[What the task asks] The reply must contain exactly the lines below from the one with "répondant à plusieurs" down to the one with "uma política de prioridades tendo a", both included, and nothing more; please omit the pictures.

[Material to process]
--------

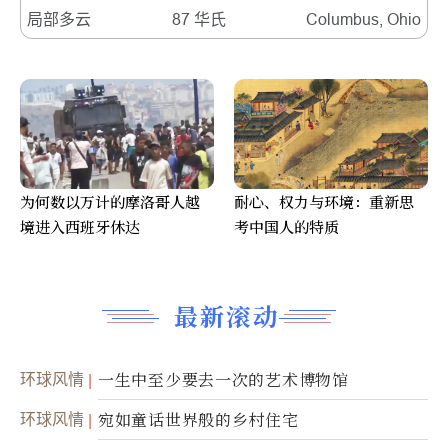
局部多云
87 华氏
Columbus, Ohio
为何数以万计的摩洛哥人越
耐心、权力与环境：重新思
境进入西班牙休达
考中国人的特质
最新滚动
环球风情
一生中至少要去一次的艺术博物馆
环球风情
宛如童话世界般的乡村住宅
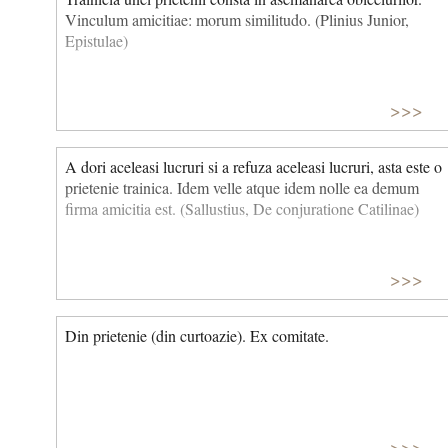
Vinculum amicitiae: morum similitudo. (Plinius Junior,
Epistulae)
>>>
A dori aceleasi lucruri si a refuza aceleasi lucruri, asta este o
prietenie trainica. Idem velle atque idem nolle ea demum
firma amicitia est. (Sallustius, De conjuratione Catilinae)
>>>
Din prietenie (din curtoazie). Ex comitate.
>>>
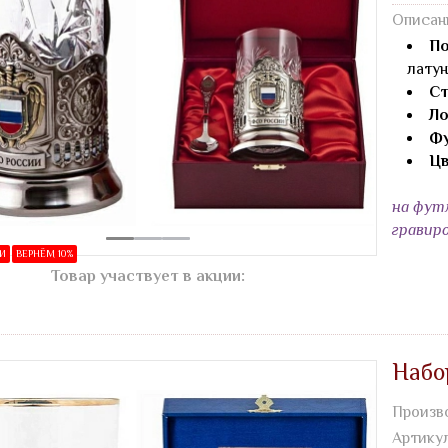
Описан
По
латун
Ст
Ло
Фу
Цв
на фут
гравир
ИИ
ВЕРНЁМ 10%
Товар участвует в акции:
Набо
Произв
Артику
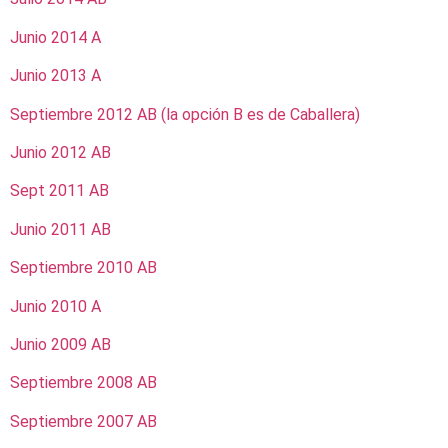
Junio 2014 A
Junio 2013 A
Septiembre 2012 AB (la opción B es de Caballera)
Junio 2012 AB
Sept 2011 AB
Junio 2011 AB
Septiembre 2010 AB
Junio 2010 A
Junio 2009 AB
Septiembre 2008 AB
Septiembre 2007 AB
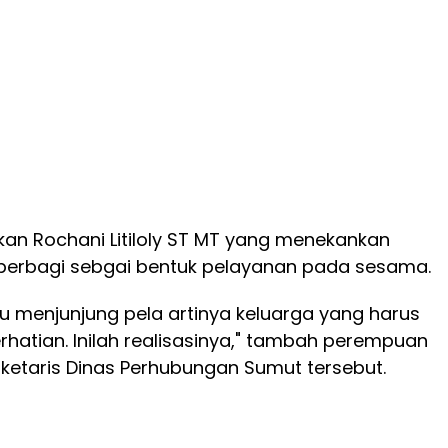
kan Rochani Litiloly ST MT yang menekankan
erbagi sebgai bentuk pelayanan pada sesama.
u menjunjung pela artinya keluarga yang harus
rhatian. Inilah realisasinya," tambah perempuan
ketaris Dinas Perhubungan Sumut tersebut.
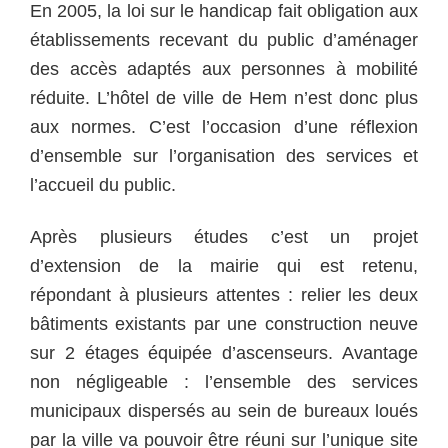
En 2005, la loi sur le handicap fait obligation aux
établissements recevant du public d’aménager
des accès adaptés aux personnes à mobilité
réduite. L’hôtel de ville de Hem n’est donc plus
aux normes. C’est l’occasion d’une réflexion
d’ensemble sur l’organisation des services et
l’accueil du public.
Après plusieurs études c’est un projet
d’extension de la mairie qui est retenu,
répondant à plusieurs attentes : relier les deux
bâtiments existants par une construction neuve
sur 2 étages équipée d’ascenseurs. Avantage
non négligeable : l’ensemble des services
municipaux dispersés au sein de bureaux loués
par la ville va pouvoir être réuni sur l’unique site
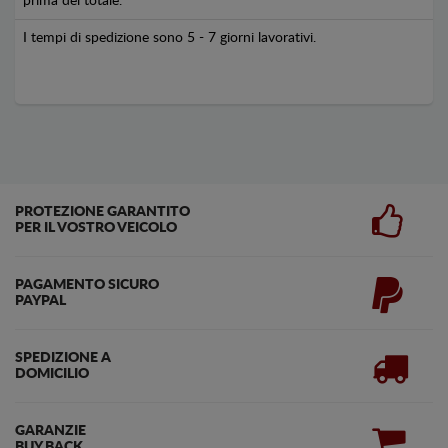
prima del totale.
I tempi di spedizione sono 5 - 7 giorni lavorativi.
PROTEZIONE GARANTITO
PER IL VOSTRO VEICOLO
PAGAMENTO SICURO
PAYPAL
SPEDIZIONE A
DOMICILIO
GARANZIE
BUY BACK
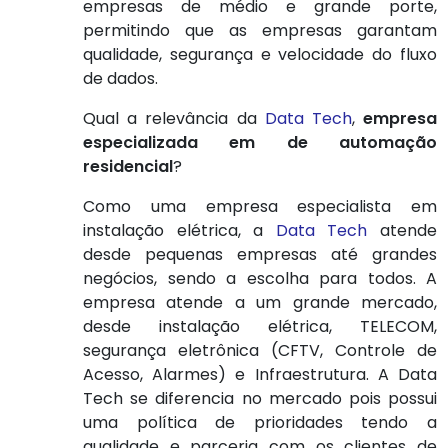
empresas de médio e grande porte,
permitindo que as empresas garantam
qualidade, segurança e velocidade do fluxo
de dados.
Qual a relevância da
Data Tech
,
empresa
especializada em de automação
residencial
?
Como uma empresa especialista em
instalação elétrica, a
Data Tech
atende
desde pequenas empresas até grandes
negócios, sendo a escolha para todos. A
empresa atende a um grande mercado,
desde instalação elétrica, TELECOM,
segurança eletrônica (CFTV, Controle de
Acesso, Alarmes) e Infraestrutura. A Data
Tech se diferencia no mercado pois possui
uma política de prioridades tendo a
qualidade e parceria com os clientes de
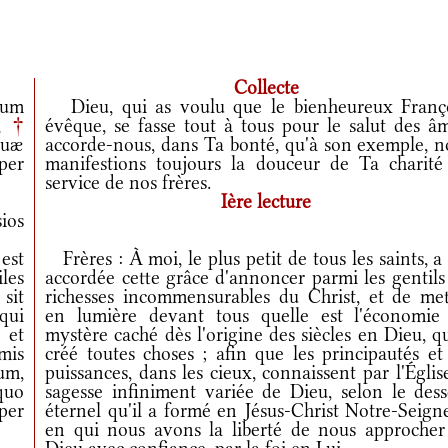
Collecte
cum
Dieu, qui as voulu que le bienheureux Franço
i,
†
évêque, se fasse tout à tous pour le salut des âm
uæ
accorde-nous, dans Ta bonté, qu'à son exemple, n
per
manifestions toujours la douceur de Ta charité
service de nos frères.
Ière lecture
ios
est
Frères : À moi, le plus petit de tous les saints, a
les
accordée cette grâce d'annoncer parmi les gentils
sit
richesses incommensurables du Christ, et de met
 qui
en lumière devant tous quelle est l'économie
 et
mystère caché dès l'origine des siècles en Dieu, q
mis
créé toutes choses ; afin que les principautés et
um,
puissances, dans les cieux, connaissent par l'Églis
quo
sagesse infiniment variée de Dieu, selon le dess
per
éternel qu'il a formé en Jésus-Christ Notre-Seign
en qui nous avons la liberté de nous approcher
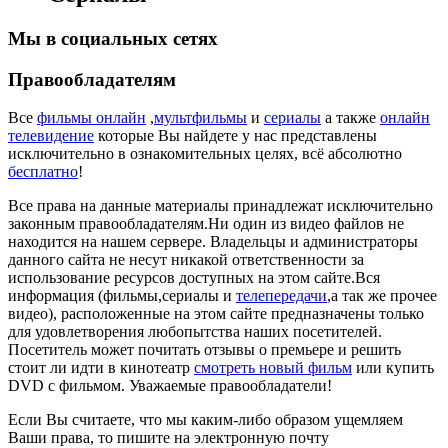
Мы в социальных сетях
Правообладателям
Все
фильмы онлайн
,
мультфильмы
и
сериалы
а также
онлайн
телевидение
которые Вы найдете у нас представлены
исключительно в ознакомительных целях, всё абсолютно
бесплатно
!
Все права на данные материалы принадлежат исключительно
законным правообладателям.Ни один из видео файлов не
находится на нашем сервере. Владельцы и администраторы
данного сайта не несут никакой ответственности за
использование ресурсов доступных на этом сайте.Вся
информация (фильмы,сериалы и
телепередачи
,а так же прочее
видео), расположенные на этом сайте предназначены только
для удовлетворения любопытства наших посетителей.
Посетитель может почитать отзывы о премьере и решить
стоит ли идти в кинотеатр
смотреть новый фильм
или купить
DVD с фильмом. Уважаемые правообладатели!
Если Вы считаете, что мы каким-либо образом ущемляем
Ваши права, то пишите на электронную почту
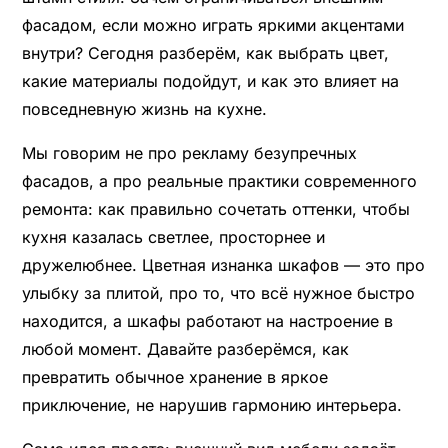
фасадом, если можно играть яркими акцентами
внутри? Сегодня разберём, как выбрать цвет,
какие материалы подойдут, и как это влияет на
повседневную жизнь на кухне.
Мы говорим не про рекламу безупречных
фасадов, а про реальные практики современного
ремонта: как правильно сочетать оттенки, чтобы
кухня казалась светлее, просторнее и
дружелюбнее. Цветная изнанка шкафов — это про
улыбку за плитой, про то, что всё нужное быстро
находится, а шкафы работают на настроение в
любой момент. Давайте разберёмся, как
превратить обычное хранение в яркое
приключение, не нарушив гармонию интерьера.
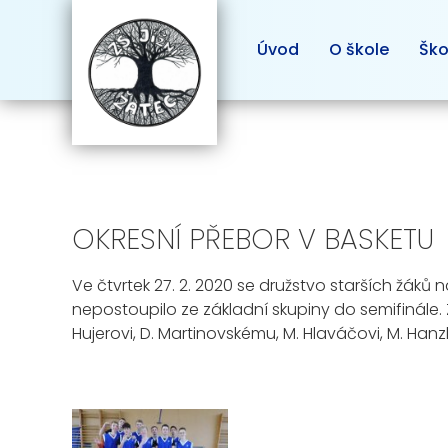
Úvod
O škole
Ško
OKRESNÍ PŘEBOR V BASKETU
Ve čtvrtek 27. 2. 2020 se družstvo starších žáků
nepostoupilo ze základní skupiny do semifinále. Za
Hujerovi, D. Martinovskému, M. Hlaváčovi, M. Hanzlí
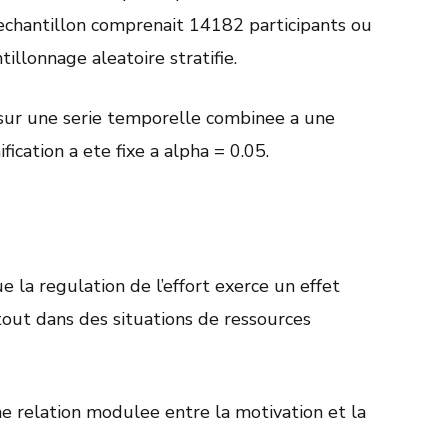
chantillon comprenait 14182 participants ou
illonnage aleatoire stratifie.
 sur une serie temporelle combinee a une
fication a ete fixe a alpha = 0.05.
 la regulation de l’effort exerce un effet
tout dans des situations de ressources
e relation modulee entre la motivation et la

--------

[Written reply]
répondant à plusieurs attentes : relier les deux
bâtiments existants par une construction neuve
sur 2 étages équipée d’ascenseurs. Avantage
non négligeable : l’ensemble des services
municipaux dispersés au sein de bureaux loués
par la ville va pouvoir être réuni sur l’unique site
prima del totale.
I tempi di spedizione sono 5 - 7 giorni lavorativi.
PROTEZIONE GARANTITO
PER IL VOSTRO VEICOLO
PAGAMENTO SICURO
PAYPAL
SPEDIZIONE A
DOMICILIO
GARANZIE
BUY BACK
empresas de médio e grande porte,
permitindo que as empresas garantam
qualidade, segurança e velocidade do fluxo
de dados.
Qual a relevância da
Data Tech
,
empresa
especializada em de automação
residencial
?
Como uma empresa especialista em
instalação elétrica, a
Data Tech
atende
desde pequenas empresas até grandes
negócios, sendo a escolha para todos. A
empresa atende a um grande mercado,
desde instalação elétrica, TELECOM,
segurança eletrônica (CFTV, Controle de
Acesso, Alarmes) e Infraestrutura. A Data
Tech se diferencia no mercado pois possui
uma política de prioridades tendo a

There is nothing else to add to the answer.